In the same way that explaining a joke can ruin it, a restaurant menu that requires an orientation process for first-time users can prove distracting.
That was the case on our first visit to Le Meritage. We could practically hear the restaurant consultant's calculator clicking as the hostess informed us of our many options. This is a wine-themed menu with all dishes available as half or full portions. Dishes are listed by how their flavors correspond with wine characteristics, from "sparklers" (fried oysters, smoked salmon) to "robust reds" (lamb chops, beef short ribs). Wine pairings for each are printed along the margin, and they are offered in full and half pours. It's a lot to think over, and we decided just to order martinis and start throwing darts at the menu.
It's a tribute to chef Michael Farrell that initial skepticism about this concept fell away when his beautifully composed, vividly flavorful dishes began to arrive. On subsequent visits, we both played along with the wine pairings and stuck with one wine throughout, but all the dinners were memorable and exciting.
Le Meritage is in the space at the Maison Dupuy hotel that until last year was Dominique's. Practically nothing has changed in the elegantly bland dining room, right down to the padded chairs and soundtrack of anonymous, windswept jazz. Also like Dominique's, however, the food is ambitious and steers refreshingly clear of the typical hotel restaurant safe zones of chicken breasts and upscale burgers.
Farrell uses lots of local seafood, and all we tried were assertive. The red drum was roasted with a thick sheath of crinkly skin, as was the black grouper, giving a solid crunch outside firm flesh. Plenty of restaurants brag about their crab cakes, but this one really did live up to our waiter's glowing praise. Huge knuckles of sweet white meat and a smattering of crawfish tails were held together by not much more than mutual affection.
Many people who dine here opt for a parade of small plates, but don't confuse this with tapas. Even the small dishes at Le Meritage are usually complete and elaborate compositions with all the balance of a full-fledged entree, just miniaturized.

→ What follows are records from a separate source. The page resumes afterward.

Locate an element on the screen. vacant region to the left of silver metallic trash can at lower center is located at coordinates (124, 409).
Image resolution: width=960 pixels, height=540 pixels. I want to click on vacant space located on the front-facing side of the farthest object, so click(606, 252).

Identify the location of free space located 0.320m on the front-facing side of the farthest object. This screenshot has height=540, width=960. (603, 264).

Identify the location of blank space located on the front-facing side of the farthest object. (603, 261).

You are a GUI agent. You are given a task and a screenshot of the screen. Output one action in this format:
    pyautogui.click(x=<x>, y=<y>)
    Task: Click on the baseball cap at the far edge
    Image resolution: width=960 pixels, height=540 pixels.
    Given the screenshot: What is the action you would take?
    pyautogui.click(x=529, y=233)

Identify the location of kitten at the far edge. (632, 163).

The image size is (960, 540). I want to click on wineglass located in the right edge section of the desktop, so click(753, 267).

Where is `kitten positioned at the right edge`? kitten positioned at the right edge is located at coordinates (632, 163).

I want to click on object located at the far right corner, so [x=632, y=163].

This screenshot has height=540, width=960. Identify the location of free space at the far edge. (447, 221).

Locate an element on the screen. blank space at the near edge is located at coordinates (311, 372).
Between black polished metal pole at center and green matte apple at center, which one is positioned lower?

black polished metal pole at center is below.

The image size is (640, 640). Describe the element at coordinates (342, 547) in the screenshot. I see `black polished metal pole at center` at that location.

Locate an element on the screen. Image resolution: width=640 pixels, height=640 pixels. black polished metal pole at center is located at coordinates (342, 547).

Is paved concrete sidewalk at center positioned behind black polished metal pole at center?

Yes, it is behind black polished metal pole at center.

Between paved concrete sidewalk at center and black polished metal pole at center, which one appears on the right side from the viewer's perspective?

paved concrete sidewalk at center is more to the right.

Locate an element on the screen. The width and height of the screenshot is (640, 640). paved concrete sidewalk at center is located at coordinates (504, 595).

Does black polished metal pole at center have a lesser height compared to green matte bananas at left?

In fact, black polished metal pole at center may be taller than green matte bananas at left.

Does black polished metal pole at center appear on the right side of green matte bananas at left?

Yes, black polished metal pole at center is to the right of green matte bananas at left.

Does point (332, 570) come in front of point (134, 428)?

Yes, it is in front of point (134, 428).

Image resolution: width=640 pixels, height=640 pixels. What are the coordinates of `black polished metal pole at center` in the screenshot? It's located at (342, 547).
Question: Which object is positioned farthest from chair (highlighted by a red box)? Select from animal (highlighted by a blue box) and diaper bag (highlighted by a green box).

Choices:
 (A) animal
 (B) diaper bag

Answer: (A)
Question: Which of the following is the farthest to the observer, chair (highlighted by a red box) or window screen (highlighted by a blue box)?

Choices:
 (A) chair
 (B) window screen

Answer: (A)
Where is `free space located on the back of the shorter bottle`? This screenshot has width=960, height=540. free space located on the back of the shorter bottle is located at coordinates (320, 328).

The perfectly grilled and greaseless quail was one example of big flavors writ small, plated with a salad of earthy greens and a tiny pile of wild rice. Another was the duck, one of the best dishes I sampled. It came on a long, narrow plate anchored on one end by slices of seared breast with fig compote and on the other by a few silken slabs of foie gras scored to catch a mellow, honeyed sauce, with a border between them made of buttery roasted potatoes and, as if a centerpiece, a purple iris blossom.
I regretted not ordering the large portion of the excellent rabbit tenderloin wrapped in pancetta over tagliatelle, but I was glad the excessively chewy and disappointing flatiron steak took only a small bite from both my appetite and wallet.
The service is friendly and earnest, but if it were any more scripted, the menu would have to come with stage directions. Waiter, exit dining room left. Most people will spend the same amount here as at competing upscale restaurants, but will come away with more to talk about for the money.